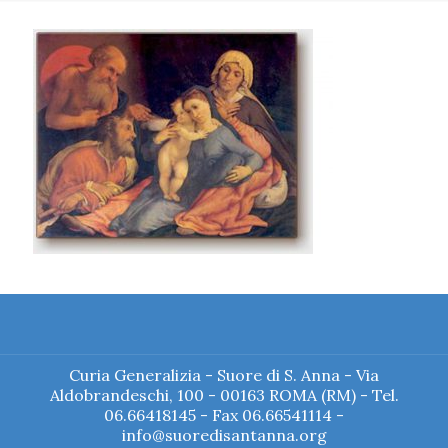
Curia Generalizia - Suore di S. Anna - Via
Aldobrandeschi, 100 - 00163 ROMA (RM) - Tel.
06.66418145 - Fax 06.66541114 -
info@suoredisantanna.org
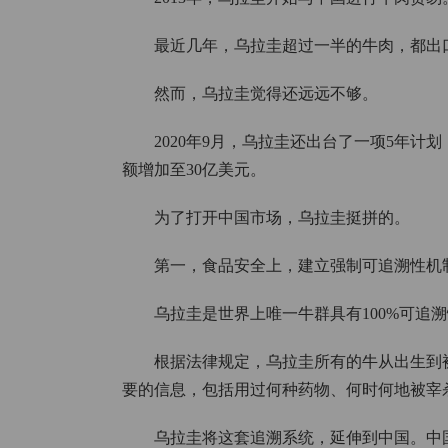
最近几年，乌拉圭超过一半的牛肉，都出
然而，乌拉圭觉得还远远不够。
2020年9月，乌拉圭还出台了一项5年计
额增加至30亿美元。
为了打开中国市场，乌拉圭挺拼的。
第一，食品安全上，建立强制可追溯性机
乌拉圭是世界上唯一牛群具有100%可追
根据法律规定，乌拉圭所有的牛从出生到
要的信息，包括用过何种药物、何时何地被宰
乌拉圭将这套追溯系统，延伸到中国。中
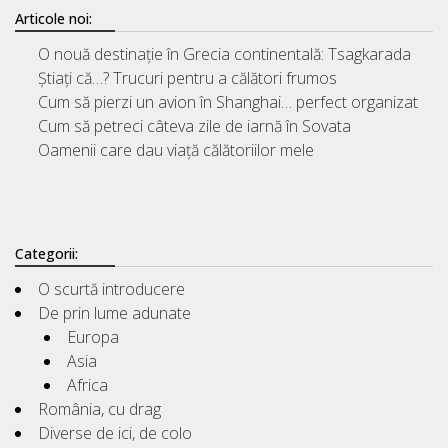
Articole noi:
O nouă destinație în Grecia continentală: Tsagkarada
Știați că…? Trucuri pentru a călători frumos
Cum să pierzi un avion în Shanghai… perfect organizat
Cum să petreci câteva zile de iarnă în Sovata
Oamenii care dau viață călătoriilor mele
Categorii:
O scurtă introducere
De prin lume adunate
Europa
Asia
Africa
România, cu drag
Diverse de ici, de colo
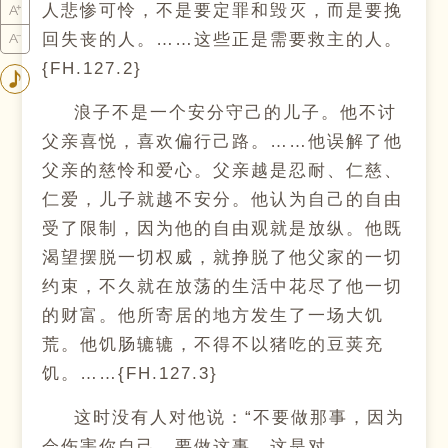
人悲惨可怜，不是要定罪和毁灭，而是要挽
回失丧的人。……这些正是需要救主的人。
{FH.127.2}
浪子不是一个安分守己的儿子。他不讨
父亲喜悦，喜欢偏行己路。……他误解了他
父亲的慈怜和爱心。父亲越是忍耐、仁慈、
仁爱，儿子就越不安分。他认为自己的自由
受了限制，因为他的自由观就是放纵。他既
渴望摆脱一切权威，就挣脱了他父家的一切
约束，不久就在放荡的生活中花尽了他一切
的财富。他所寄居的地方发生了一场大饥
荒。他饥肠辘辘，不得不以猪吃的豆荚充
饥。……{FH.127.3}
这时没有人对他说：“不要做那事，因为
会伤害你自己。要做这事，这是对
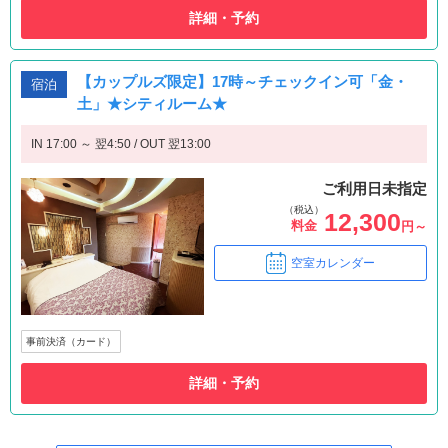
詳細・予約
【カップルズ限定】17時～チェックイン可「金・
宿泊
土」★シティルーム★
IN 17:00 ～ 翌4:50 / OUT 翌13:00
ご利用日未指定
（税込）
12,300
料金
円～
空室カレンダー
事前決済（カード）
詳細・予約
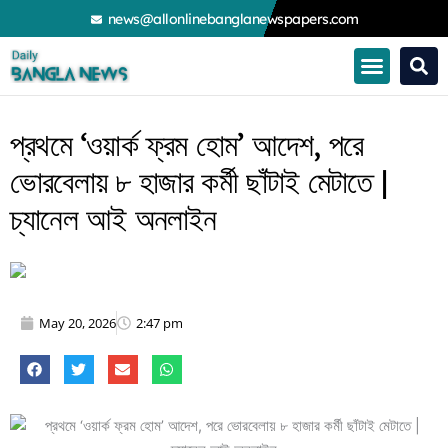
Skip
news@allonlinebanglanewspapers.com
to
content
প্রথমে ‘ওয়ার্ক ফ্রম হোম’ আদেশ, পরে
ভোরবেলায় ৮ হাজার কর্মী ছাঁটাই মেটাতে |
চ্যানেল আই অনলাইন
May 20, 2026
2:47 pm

##########

■ **EXERCISE DIRECTIONS**: Output each line of the listing above, word for word, from the one holding "约束，不久就在放荡的生活中花尽了他一切" through the last line, both included; omit the pictures.

■ **RESULT BELOW**:
约束，不久就在放荡的生活中花尽了他一切
的财富。他所寄居的地方发生了一场大饥
荒。他饥肠辘辘，不得不以猪吃的豆荚充
饥。……{FH.127.3}
这时没有人对他说：“不要做那事，因为
会伤害你自己。要做这事，这是对
詳細・予約
【カップルズ限定】17時～チェックイン可「金・
宿泊
土」★シティルーム★
IN 17:00 ～ 翌4:50 / OUT 翌13:00
ご利用日未指定
（税込）
12,300
料金
円～
空室カレンダー
事前決済（カード）
詳細・予約
Skip
news@allonlinebanglanewspapers.com
to
content
প্রথমে ‘ওয়ার্ক ফ্রম হোম’ আদেশ, পরে
ভোরবেলায় ৮ হাজার কর্মী ছাঁটাই মেটাতে |
চ্যানেল আই অনলাইন
May 20, 2026
2:47 pm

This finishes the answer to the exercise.